If you want to apply a one-node constraint for EOW applications, these two environment variables need to be set as follows:

APT_NO_WAIT_EOW=1
APT_ONE_NODE_CONSTRAINT=true

If APT_ONE_NODE_CONSTRAINT=true set but APT_NO_WAIT_EOW is not set, APT_ONE_NODE_CONSTRAINT is ignored.
In Version 9.1, the APT_WAIT_EOW_TIMEOUT
environment variable only applies to EOW applications.
The APT_WAIT_EOW_TIMEOUT environment variable controls how long the framework waits before terminating the job if not all EOW markers have arrived within the give time period. The default time out value is 120 seconds. It can be set to any positive integers representing the number of seconds. If a negative value is specified, the default value is used.
In Version 8.7, when a player failed, it still sent end of data (EOD) to downstream.
In Version 9.1, when a player fails, it does not send EOD downstream because the downstream player receives end of file (EOF) markers, indicating that a job finished normally.

If the downstream player is a distributed transaction stage (DTS) which relies on an EOF marker to commit records to database tables, sending EOD when a job is failing can cause a partial commit. By default, EOD is not sent if a job is failing.

To restore, Version 8.7 functionality, set the following environment variable:

APT_FORCE_SEND_EOD

Changes to Server Jobs

No changes are required for server jobs.

Updates to Data Sets

Data sets that were created in Version 8.7 are not compatible in Version 9.1. If you have data sets that persist between jobs, you must apply a patch for Version 9.1 jobs before the 8.7 data sets can be read as part of the jobs Obtain and apply the patch for APAR JR46023.

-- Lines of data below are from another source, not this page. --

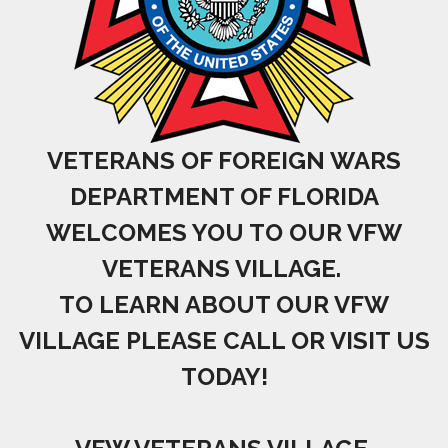
VETERANS OF FOREIGN WARS
DEPARTMENT OF FLORIDA
WELCOMES YOU TO OUR VFW
VETERANS VILLAGE.
TO LEARN ABOUT OUR VFW
VILLAGE PLEASE CALL OR VISIT US
TODAY!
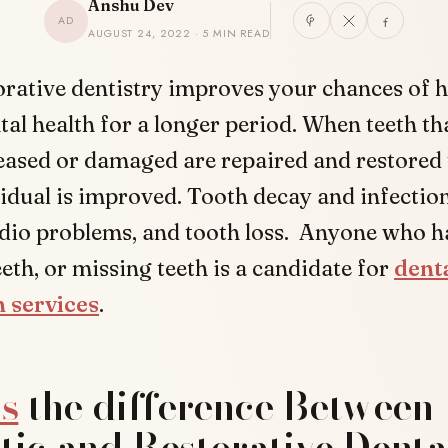
Anshu Dev
AD
AUGUST 24, 2022 · 5 MIN READ
orative dentistry improves your chances of 
tal health for a longer period. When teeth th
eased or damaged are repaired and restored 
vidual is improved. Tooth decay and infectio
rdio problems, and tooth loss. Anyone who ha
th, or missing teeth is a candidate for
dent
n services
.
s
the difference Between
ic and Restorative Denta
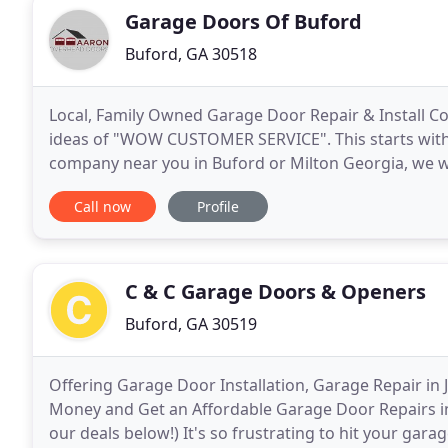
Garage Doors Of Buford
Buford, GA 30518
Local, Family Owned Garage Door Repair & Install
ideas of "WOW CUSTOMER SERVICE". This starts with f
company near you in Buford or Milton Georgia, we w
repair & installation needs. We did the research and
Call now
Profile
C & C Garage Doors & Openers
Buford, GA 30519
Offering Garage Door Installation, Garage Repair in
Money and Get an Affordable Garage Door Repairs in
our deals below!) It's so frustrating to hit your ga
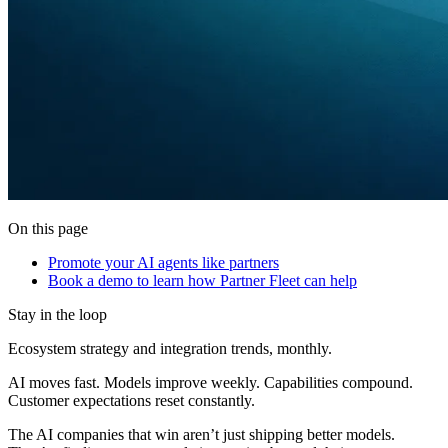
On this page
Promote your AI agents like partners
Book a demo to learn how Partner Fleet can help
Stay in the loop
Ecosystem strategy and integration trends, monthly.
AI moves fast. Models improve weekly. Capabilities compound.
Customer expectations reset constantly.
The AI companies that win aren’t just shipping better models.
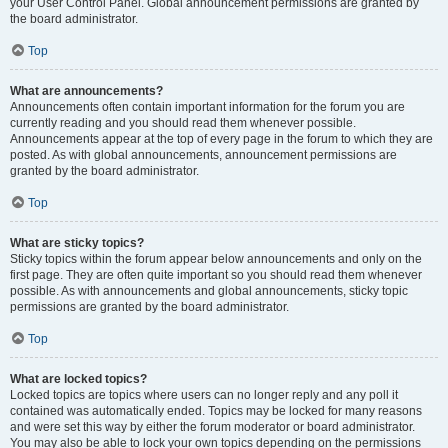
your User Control Panel. Global announcement permissions are granted by
the board administrator.
Top
What are announcements?
Announcements often contain important information for the forum you are
currently reading and you should read them whenever possible.
Announcements appear at the top of every page in the forum to which they are
posted. As with global announcements, announcement permissions are
granted by the board administrator.
Top
What are sticky topics?
Sticky topics within the forum appear below announcements and only on the
first page. They are often quite important so you should read them whenever
possible. As with announcements and global announcements, sticky topic
permissions are granted by the board administrator.
Top
What are locked topics?
Locked topics are topics where users can no longer reply and any poll it
contained was automatically ended. Topics may be locked for many reasons
and were set this way by either the forum moderator or board administrator.
You may also be able to lock your own topics depending on the permissions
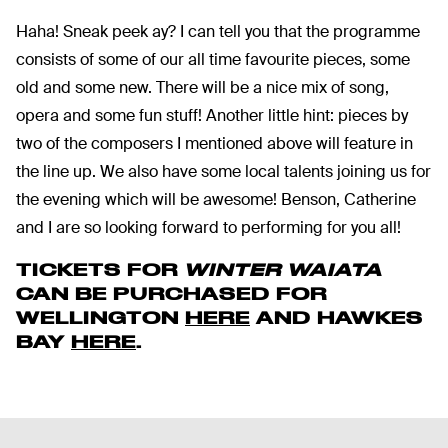
Haha! Sneak peek ay? I can tell you that the programme
consists of some of our all time favourite pieces, some
old and some new. There will be a nice mix of song,
opera and some fun stuff! Another little hint: pieces by
two of the composers I mentioned above will feature in
the line up. We also have some local talents joining us for
the evening which will be awesome! Benson, Catherine
and I are so looking forward to performing for you all!
TICKETS FOR
WINTER WAIATA
CAN BE PURCHASED FOR
WELLINGTON
HERE
AND HAWKES
BAY
HERE
.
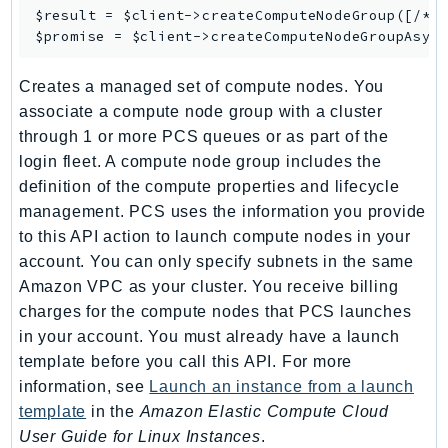
$result = $client->
createComputeNodeGroup
([/* .
SagemakerJobRuntime
$promise = $client->
createComputeNodeGroupAsyn
SageMakerMetrics
SageMakerRuntime
Creates a managed set of compute nodes. You
SavingsPlans
associate a compute node group with a cluster
Scheduler
through 1 or more PCS queues or as part of the
Schemas
login fleet. A compute node group includes the
definition of the compute properties and lifecycle
Script
management. PCS uses the information you provide
SecretsManager
to this API action to launch compute nodes in your
SecurityAgent
account. You can only specify subnets in the same
SecurityHub
Amazon VPC as your cluster. You receive billing
SecurityIR
charges for the compute nodes that PCS launches
SecurityLake
in your account. You must already have a launch
ServerlessApplicationRepository
template before you call this API. For more
ServiceCatalog
information, see
Launch an instance from a launch
template
in the
Amazon Elastic Compute Cloud
ServiceDiscovery
User Guide for Linux Instances
.
ServiceQuotas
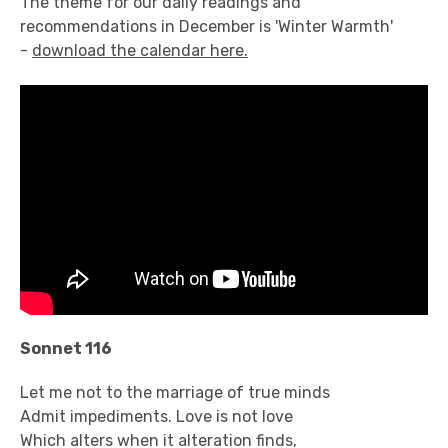
The theme for our daily readings and
recommendations in December is 'Winter Warmth'
-
download the calendar here.
Sonnet 116
Let me not to the marriage of true minds
Admit impediments. Love is not love
Which alters when it alteration finds,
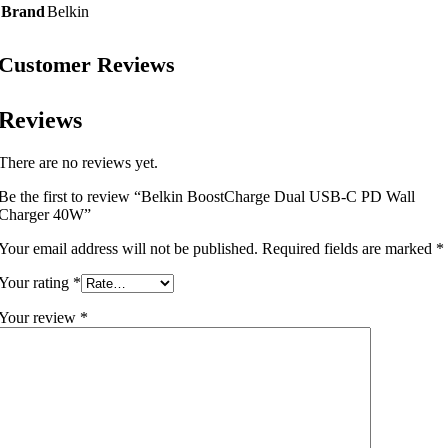
Brand
Belkin
Customer Reviews
Reviews
There are no reviews yet.
Be the first to review “Belkin BoostCharge Dual USB-C PD Wall
Charger 40W”
Your email address will not be published.
Required fields are marked
*
Your rating
*
Your review
*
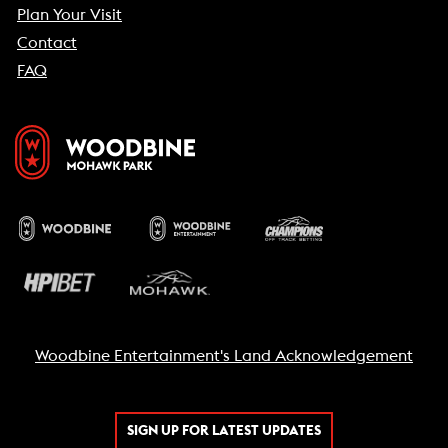
Plan Your Visit
Contact
FAQ
Woodbine Entertainment's Land Acknowledgement
SIGN UP FOR LATEST UPDATES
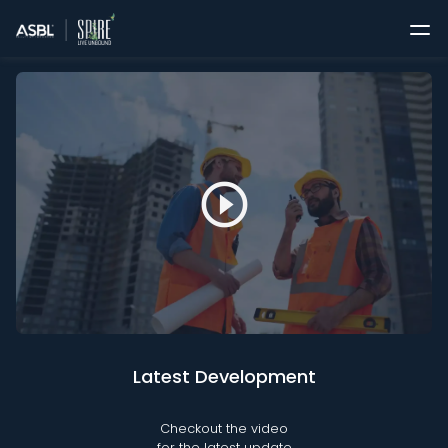
play_circle_outline
Latest Development
Checkout the video
for the latest update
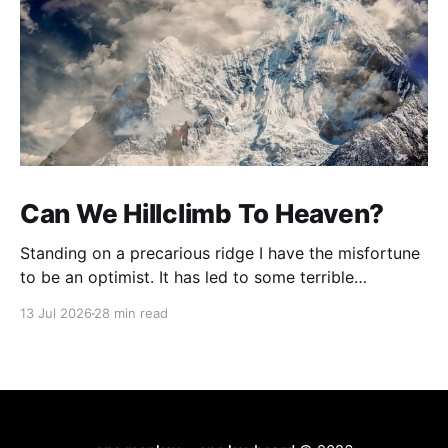
Can We Hillclimb To Heaven?
Standing on a precarious ridge I have the misfortune
to be an optimist. It has led to some terrible
investments and a few excellent life choices. In the
13 Jul 2026
28 min read
present state of the world I cannot tell you whether
the optimists or the pessimists are ahead on points.
Here is how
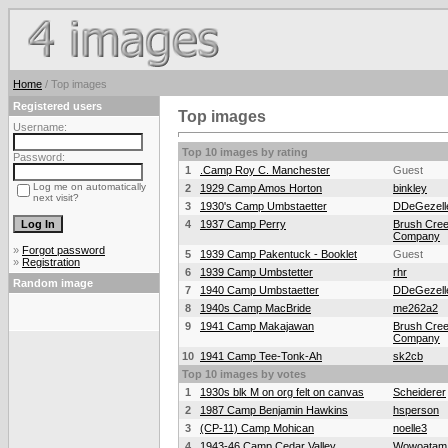
Home
/ Top images
Registered users
Top images
Username:
Top 10 images by rating
Password:
1
.Camp Roy C. Manchester
Guest
Log me on automatically
2
1929 Camp Amos Horton
binkley
next visit?
3
1930's Camp Umbstaetter
DDeGezell
4
1937 Camp Perry
Brush Cree
Company
»
Forgot password
5
1939 Camp Pakentuck - Booklet
Guest
»
Registration
6
1939 Camp Umbstetter
rhr
Random image
7
1940 Camp Umbstaetter
DDeGezell
8
1940s Camp MacBride
me262a2
9
1941 Camp Makajawan
Brush Cree
Company
10
1941 Camp Tee-Tonk-Ah
sk2cb
Top 10 images by votes
1
1930s blk M on org felt on canvas
Scheiderer
2
1987 Camp Benjamin Hawkins
hsperson
3
(CP-11) Camp Mohican
noelle3
4
1943-46 Camp Cedar Valley
Wowoatam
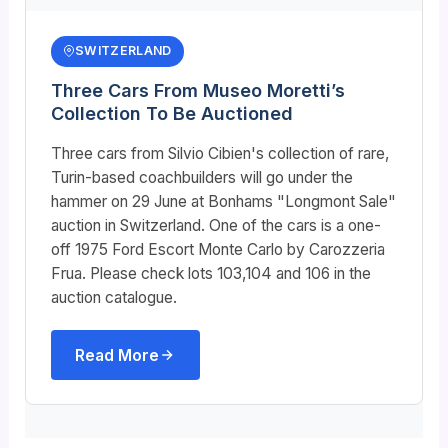
SWITZERLAND
Three Cars From Museo Moretti’s
Collection To Be Auctioned
Three cars from Silvio Cibien's collection of rare,
Turin-based coachbuilders will go under the
hammer on 29 June at Bonhams "Longmont Sale"
auction in Switzerland. One of the cars is a one-
off 1975 Ford Escort Monte Carlo by Carozzeria
Frua. Please check lots 103,104 and 106 in the
auction catalogue.
Read More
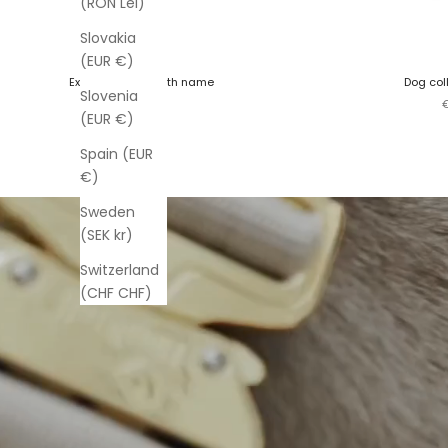
(RON Lei)
Slovakia
(EUR €)
Extreme Buckle with name
Dog col
Slovenia
Sale price
S
€50,00
(EUR €)
Spain (EUR
€)
Sweden
(SEK kr)
Switzerland
(CHF CHF)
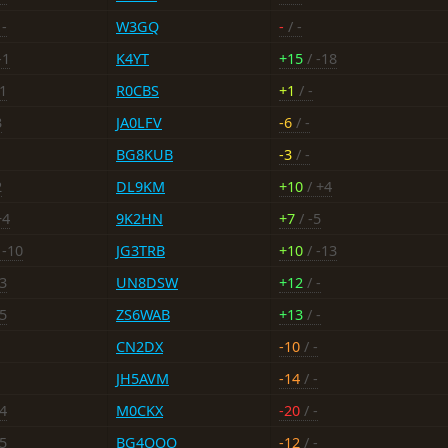
 -
W3GQ
-
/ -
-1
K4YT
+15
/ -18
11
R0CBS
+1
/ -
3
JA0LFV
-6
/ -
BG8KUB
-3
/ -
2
DL9KM
+10
/ +4
+4
9K2HN
+7
/ -5
 -10
JG3TRB
+10
/ -13
13
UN8DSW
+12
/ -
15
ZS6WAB
+13
/ -
CN2DX
-10
/ -
JH5AVM
-14
/ -
24
M0CKX
-20
/ -
15
BG4OOO
-12
/ -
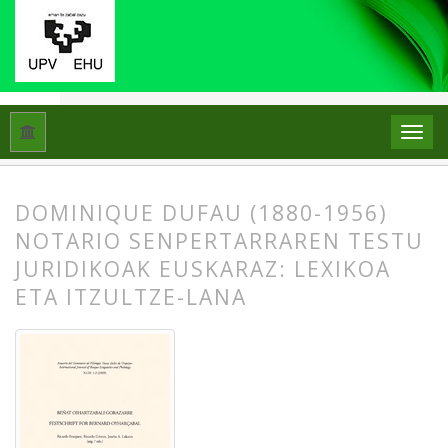
Hasiera
Artxiboak
Libk. 43 Zk. 1-2 (2009): Beñat Oihartzabal
DOMINIQUE DUFAU (1880-1956)
NOTARIO SENPERTARRAREN TESTU
JURIDIKOAK EUSKARAZ: LEXIKOA
ETA ITZULTZE-LANA
##plugins.themes.bootstrap3.article.
##plugins.themes.bootstrap3.article.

InfoSphere QualityStage Updates, Enhancements, and Fixes

Update: Effective with Version 9.1 of InfoSphere Information Server, the InfoSphere QualityStage Legacy Stage is no longer supported. Before upgrading or migrating to Version 9.1, you should rewrite any jobs using the QualityStage Legacy stage. Remove all jobs using the QualityStage Legacy stages which were created in earlier versions of InfoSphere DataStage and QualityStage before upgrading or before exporting from an earlier version for import into version 9.1.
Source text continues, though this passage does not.